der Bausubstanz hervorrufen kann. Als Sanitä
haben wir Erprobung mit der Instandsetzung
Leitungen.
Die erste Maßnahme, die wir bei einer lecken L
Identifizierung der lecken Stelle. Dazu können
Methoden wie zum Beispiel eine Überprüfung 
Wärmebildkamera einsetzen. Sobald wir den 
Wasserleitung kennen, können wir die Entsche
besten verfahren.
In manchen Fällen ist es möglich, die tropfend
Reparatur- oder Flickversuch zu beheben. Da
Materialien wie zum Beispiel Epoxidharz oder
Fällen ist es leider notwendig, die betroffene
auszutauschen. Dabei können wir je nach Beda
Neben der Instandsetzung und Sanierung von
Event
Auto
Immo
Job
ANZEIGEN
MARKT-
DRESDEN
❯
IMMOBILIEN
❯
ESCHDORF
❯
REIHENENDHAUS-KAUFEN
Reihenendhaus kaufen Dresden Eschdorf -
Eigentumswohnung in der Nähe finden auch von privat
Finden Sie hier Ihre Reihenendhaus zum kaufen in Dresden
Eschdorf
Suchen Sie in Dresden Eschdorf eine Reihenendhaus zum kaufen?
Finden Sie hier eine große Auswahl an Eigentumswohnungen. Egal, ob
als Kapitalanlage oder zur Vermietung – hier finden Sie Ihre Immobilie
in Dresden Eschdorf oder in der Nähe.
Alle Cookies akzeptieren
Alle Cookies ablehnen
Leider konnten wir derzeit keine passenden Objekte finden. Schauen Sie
------------------------------------------------------------
**Exercise**
Write out every line from the records above, word for word.

**Solution to this exercise**
der Bausubstanz hervorrufen kann. Als Sanitä
haben wir Erprobung mit der Instandsetzung
Leitungen.
Die erste Maßnahme, die wir bei einer lecken L
Identifizierung der lecken Stelle. Dazu können
Methoden wie zum Beispiel eine Überprüfung 
Wärmebildkamera einsetzen. Sobald wir den 
Wasserleitung kennen, können wir die Entsche
besten verfahren.
In manchen Fällen ist es möglich, die tropfend
Reparatur- oder Flickversuch zu beheben. Da
Materialien wie zum Beispiel Epoxidharz oder
Fällen ist es leider notwendig, die betroffene
auszutauschen. Dabei können wir je nach Beda
Neben der Instandsetzung und Sanierung von
Event
Auto
Immo
Job
ANZEIGEN
MARKT-
DRESDEN
❯
IMMOBILIEN
❯
ESCHDORF
❯
REIHENENDHAUS-KAUFEN
Reihenendhaus kaufen Dresden Eschdorf -
Eigentumswohnung in der Nähe finden auch von privat
Finden Sie hier Ihre Reihenendhaus zum kaufen in Dresden
Eschdorf
Suchen Sie in Dresden Eschdorf eine Reihenendhaus zum kaufen?
Finden Sie hier eine große Auswahl an Eigentumswohnungen. Egal, ob
als Kapitalanlage oder zur Vermietung – hier finden Sie Ihre Immobilie
in Dresden Eschdorf oder in der Nähe.
Alle Cookies akzeptieren
Alle Cookies ablehnen
Leider konnten wir derzeit keine passenden Objekte finden. Schauen Sie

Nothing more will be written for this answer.